Sky King is a passionate man. Well, passionate about some things.
Boobies, for one.
Or two.
He LOVES 'em.
But I digress.
Few things bring out his limitless passion than a good car washing.
He is OBSESSED with washing my car-the Swagger Wagon. Which is insane, because I am a horrific slob. Like, monumentally foully exquisitely gross. Sky King has called my vehicles Anarchy on Wheels. I don't think he means this in a good way. He even thinks the ALL YOU CAN WASH Autopay option has VALUE.
But I always have what I need. In view. By my braking foot.

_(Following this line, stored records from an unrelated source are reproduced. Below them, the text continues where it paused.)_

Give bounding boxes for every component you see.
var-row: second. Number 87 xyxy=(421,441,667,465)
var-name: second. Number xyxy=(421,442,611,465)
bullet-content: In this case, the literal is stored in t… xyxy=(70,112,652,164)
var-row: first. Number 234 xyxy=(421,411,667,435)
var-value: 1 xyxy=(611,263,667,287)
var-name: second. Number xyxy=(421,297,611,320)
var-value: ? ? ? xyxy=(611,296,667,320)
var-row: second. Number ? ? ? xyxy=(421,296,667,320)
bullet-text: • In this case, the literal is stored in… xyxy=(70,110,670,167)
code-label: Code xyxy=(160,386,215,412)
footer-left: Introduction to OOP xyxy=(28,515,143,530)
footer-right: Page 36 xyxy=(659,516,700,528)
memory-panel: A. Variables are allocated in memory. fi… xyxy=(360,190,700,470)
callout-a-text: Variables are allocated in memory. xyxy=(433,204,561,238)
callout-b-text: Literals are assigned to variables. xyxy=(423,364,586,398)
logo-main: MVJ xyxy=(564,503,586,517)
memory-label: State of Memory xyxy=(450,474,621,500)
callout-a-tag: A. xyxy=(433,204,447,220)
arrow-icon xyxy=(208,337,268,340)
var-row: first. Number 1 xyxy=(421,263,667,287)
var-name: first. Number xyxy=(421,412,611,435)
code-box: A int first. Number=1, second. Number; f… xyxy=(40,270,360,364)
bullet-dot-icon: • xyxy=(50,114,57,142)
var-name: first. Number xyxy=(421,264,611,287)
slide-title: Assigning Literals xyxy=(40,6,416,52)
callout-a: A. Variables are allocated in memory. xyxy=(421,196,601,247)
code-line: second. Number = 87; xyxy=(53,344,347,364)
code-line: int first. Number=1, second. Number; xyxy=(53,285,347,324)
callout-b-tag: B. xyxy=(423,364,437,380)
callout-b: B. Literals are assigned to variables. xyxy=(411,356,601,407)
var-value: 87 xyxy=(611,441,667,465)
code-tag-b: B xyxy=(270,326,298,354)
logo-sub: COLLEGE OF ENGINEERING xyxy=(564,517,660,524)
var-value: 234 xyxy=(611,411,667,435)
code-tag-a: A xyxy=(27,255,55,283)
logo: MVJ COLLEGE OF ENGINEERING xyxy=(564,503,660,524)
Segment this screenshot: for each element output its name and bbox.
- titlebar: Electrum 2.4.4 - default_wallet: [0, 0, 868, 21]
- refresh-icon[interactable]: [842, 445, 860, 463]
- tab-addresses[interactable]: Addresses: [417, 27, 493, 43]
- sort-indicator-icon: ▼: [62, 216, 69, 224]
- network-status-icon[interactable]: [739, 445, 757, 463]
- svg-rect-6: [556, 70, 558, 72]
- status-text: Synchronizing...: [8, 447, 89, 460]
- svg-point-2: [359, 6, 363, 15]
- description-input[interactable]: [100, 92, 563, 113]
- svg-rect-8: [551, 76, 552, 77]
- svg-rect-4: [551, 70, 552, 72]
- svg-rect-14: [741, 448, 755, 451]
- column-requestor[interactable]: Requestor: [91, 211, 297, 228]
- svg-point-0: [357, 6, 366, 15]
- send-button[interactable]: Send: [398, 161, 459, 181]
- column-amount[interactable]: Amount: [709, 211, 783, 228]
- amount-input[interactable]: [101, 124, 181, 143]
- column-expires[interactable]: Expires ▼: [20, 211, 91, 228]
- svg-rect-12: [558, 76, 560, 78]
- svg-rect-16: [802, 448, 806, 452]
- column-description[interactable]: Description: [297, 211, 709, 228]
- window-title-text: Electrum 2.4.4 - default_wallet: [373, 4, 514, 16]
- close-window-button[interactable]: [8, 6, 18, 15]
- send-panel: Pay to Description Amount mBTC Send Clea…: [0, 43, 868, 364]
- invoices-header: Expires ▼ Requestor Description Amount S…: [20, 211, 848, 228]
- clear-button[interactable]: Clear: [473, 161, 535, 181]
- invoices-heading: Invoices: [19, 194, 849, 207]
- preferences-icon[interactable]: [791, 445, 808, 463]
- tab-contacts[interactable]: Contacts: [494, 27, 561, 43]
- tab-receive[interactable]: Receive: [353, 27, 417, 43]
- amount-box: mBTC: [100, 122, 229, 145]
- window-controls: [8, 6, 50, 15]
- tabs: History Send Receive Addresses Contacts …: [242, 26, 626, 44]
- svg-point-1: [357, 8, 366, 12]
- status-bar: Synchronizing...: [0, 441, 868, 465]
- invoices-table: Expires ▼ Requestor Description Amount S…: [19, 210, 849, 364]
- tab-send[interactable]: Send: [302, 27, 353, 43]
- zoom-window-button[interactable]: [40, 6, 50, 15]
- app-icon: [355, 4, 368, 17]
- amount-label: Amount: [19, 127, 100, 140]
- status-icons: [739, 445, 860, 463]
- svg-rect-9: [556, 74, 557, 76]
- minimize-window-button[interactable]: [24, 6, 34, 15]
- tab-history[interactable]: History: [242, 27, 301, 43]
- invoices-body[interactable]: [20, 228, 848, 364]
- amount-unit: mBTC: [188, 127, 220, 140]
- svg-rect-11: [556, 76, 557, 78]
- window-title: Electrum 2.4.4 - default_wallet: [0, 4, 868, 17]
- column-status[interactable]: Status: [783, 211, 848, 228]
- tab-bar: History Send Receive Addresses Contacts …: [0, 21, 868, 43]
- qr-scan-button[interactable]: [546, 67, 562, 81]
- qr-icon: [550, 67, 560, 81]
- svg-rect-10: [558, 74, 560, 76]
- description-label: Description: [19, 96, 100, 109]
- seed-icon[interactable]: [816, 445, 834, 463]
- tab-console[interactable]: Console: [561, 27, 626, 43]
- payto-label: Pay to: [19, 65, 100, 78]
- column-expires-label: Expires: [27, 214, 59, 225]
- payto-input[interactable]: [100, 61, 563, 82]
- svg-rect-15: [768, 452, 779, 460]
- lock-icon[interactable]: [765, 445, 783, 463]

Anywhooo. His favorite time to wash the car is right before a big trip. I will be 20 minutes from ETD, and Sky King will say, "I'm gonna run and wash your car, it'll only take 20 minutes". He lies. And he always wants to wash it as the worst times. Especially a trip up the highway through the rain, sleet and snow. Or through swarms of squishy bugs. And it takes him DAYS, people, DAYS. I now know why.
His meticulousness knows no bounds.
He pays $5.99 for a Quick Quack wash-his favorite washery. Sometimes he will go to Bubba's, when it's more convenient. But it's $6, and they don't give you the dash wipey. And, the unlimited vacuum at Quick Quack? Dreamy. Now we have a Quick Quack closer to home, Bubba's has been suffering economically. That's what they get, for ignoring The People's desire for Unlimited Vacuum.

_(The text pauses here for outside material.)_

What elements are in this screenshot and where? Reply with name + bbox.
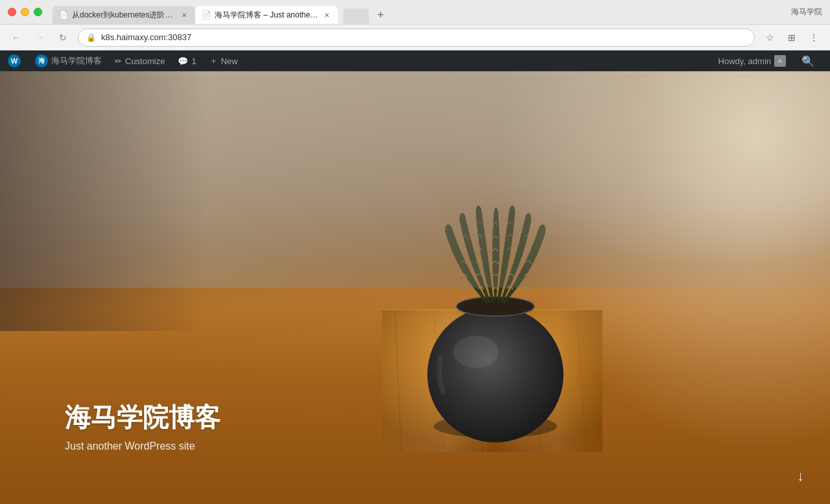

I was his wingman (Wingwoman?) today. We got in line. Paid the money, pulled in. Right after the chick that didn't understand "put car in neutral" but that is another story. We went through and enjoyed the technicolor soap shower, marvelled at the brushless glory. We pulled into the vacuum area, I had my instructions.
As Sky King dried every available surface, removing all remnants of moisture, I was expected to assist. I was handed the wipey, given exacting instructions. Filth was not an option.

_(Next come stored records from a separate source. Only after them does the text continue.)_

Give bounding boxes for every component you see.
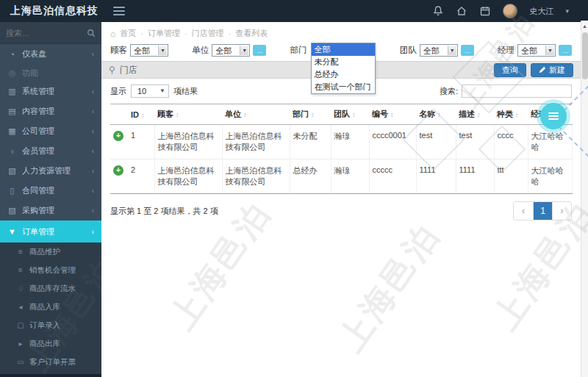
search-icon	[87, 29, 96, 37]
chevron-left-icon: ‹	[92, 50, 94, 58]
book-icon: ▤	[7, 107, 17, 116]
unit-filter-label: 单位	[192, 45, 209, 56]
col-header-customer[interactable]: 顾客↕	[154, 104, 222, 125]
sidebar-search-input[interactable]	[6, 29, 82, 37]
scroll-up-arrow[interactable]: ▲	[581, 21, 588, 31]
dropdown-option-unassigned[interactable]: 未分配	[312, 56, 375, 68]
breadcrumb-orders[interactable]: 订单管理	[148, 28, 180, 39]
cell-id: 2	[128, 159, 154, 194]
team-more-button[interactable]: ...	[461, 45, 474, 56]
submenu-item-sales-opportunity[interactable]: ≡ 销售机会管理	[0, 261, 101, 279]
sidebar-search	[0, 22, 101, 44]
col-header-unit[interactable]: 单位↕	[222, 104, 290, 125]
stores-table: ID↕ 顾客↕ 单位↕ 部门↕ 团队↕ 编号↕ 名称↕ 描述↕ 种类↕ 经理 +…	[110, 104, 573, 194]
sidebar-item-dashboard[interactable]: ◔ 仪表盘 ‹	[0, 44, 101, 64]
breadcrumb-home[interactable]: 首页	[120, 28, 136, 39]
pencil-icon	[539, 66, 546, 73]
user-name[interactable]: 史大江	[529, 6, 553, 17]
scrollbar-thumb[interactable]	[582, 32, 588, 79]
calendar-icon[interactable]	[479, 5, 491, 17]
breadcrumb: ⌂ 首页 · 订单管理 · 门店管理 · 查看列表	[101, 22, 581, 42]
bell-icon[interactable]	[432, 5, 444, 17]
table-search-input[interactable]	[462, 85, 572, 98]
chevron-left-icon: ‹	[92, 127, 94, 135]
target-icon: ◎	[7, 68, 17, 78]
sidebar-item-system[interactable]: ▥ 系统管理 ‹	[0, 82, 101, 101]
customer-filter-label: 顾客	[110, 45, 127, 56]
menu-toggle-icon[interactable]	[113, 7, 125, 15]
customer-filter-select[interactable]: 全部 ▼	[130, 44, 168, 57]
col-header-id[interactable]: ID↕	[128, 104, 154, 125]
col-header-category[interactable]: 种类↕	[494, 104, 528, 125]
store-icon: ⚲	[109, 65, 115, 75]
cell-department: 总经办	[290, 159, 331, 194]
col-header-name[interactable]: 名称↕	[416, 104, 456, 125]
page-1-button[interactable]: 1	[533, 202, 552, 220]
select-arrow-icon: ▼	[545, 46, 554, 55]
unit-more-button[interactable]: ...	[253, 45, 266, 56]
user-avatar[interactable]	[503, 4, 517, 18]
dropdown-option-general-office[interactable]: 总经办	[312, 68, 375, 81]
submenu-item-product-maintain[interactable]: ≡ 商品维护	[0, 243, 101, 261]
pagination: ‹ 1 ›	[513, 201, 572, 220]
chevron-left-icon: ‹	[92, 107, 94, 115]
floating-menu-button[interactable]	[540, 103, 567, 129]
chevron-left-icon: ‹	[92, 147, 94, 155]
orders-submenu: ≡ 商品维护 ≡ 销售机会管理 ♢ 商品库存流水 ◂ 商品入库 ▢ 订单录入 ▸…	[0, 243, 101, 377]
manager-more-button[interactable]: ...	[559, 45, 572, 56]
box-icon: ▨	[7, 206, 17, 215]
dropdown-option-test-dept[interactable]: 在测试一个部门	[312, 81, 375, 93]
table-row: + 2 上海邑泊信息科技有限公司 上海邑泊信息科技有限公司 总经办 瀚瑔 ccc…	[110, 159, 572, 194]
sidebar-item-hr[interactable]: ▧ 人力资源管理 ‹	[0, 161, 101, 181]
submenu-item-stock-flow[interactable]: ♢ 商品库存流水	[0, 279, 101, 298]
team-filter: 团队 全部 ▼ ...	[400, 44, 474, 57]
expand-row-button[interactable]: +	[113, 131, 123, 141]
sidebar-item-orders[interactable]: ▼ 订单管理 ‹	[0, 220, 101, 243]
sidebar-item-company[interactable]: ▦ 公司管理 ‹	[0, 121, 101, 141]
next-page-button[interactable]: ›	[552, 202, 571, 220]
sort-icon: ↕	[477, 111, 481, 118]
submenu-item-invoice[interactable]: ▭ 客户订单开票	[0, 353, 101, 371]
table-footer: 显示第 1 至 2 项结果，共 2 项 ‹ 1 ›	[101, 194, 581, 228]
unit-filter-select[interactable]: 全部 ▼	[212, 44, 250, 57]
inbox-icon: ◂	[16, 303, 25, 311]
submenu-item-stock-out[interactable]: ▸ 商品出库	[0, 334, 101, 353]
breadcrumb-stores[interactable]: 门店管理	[192, 28, 224, 39]
expand-row-button[interactable]: +	[113, 165, 123, 176]
invoice-icon: ▭	[16, 358, 25, 366]
team-filter-select[interactable]: 全部 ▼	[420, 44, 458, 57]
vertical-scrollbar[interactable]: ▲	[581, 21, 588, 377]
sidebar-item-member[interactable]: ♀ 会员管理 ‹	[0, 141, 101, 161]
query-button[interactable]: 查询	[494, 63, 526, 77]
breadcrumb-view-list[interactable]: 查看列表	[235, 28, 268, 39]
sort-icon: ↕	[437, 111, 441, 118]
sort-icon: ↕	[141, 112, 145, 119]
chevron-left-icon: ‹	[92, 187, 94, 195]
cell-code: cccc0001	[369, 125, 416, 159]
sliders-icon: ▥	[7, 87, 17, 96]
home-icon[interactable]	[456, 5, 467, 17]
page-size-select[interactable]: 10 ▼	[131, 85, 169, 98]
col-header-description[interactable]: 描述↕	[456, 104, 494, 125]
prev-page-button[interactable]: ‹	[514, 202, 533, 220]
sidebar-item-purchase[interactable]: ▨ 采购管理 ‹	[0, 201, 101, 220]
col-header-team[interactable]: 团队↕	[331, 104, 369, 125]
sidebar-item-contract[interactable]: ▯ 合同管理 ‹	[0, 181, 101, 201]
create-button[interactable]: 新建	[531, 63, 573, 77]
people-icon: ▧	[7, 166, 17, 176]
select-arrow-icon: ▼	[448, 46, 456, 55]
dropdown-option-all[interactable]: 全部	[312, 43, 375, 56]
col-header-code[interactable]: 编号↕	[369, 104, 416, 125]
col-header-department[interactable]: 部门↕	[290, 104, 331, 125]
sort-icon: ↕	[390, 111, 394, 118]
document-icon: ▯	[7, 186, 17, 195]
cell-unit: 上海邑泊信息科技有限公司	[222, 125, 290, 159]
sidebar-item-content[interactable]: ▤ 内容管理 ‹	[0, 101, 101, 121]
chevron-down-icon[interactable]: ▾	[565, 7, 569, 15]
cell-manager: 大江哈哈哈	[528, 125, 572, 159]
manager-filter-select[interactable]: 全部 ▼	[517, 44, 556, 57]
person-icon: ♀	[7, 147, 17, 156]
submenu-item-stock-in[interactable]: ◂ 商品入库	[0, 298, 101, 316]
cell-description: test	[456, 125, 494, 159]
submenu-item-order-entry[interactable]: ▢ 订单录入	[0, 316, 101, 334]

I worked it. Wiped. Scrubbed. Removed all manner of wrappers, debris, and detritus. Vacuumed the seatbelts (no, I'm not joking). Climbed into the back to get the drippy marks. Used my newly-manicured nails to remove gum/milkshake/jujubee/frooty snack debris from the cupholders. Sprayed with the squirter, wiped with the special wipey. I broke a sweat, pulled a hammy, chipped a nail. But it was all for naught.
I failed. I did NOT get the rear-view mirror. I missed the inside of the driver window. A portion of the dash remained dusty. I failed to extract the crumbs from the third row far left seatbelt clicker crevasse. I missed $.37, a pair of tweezers and a DS game.
Sky King looked at me the same way a dad might look at his little pumpkin after getting the latest and greatest Boobies Monthly issue, with his daughter front-and-center.
I hope our marriage can recover.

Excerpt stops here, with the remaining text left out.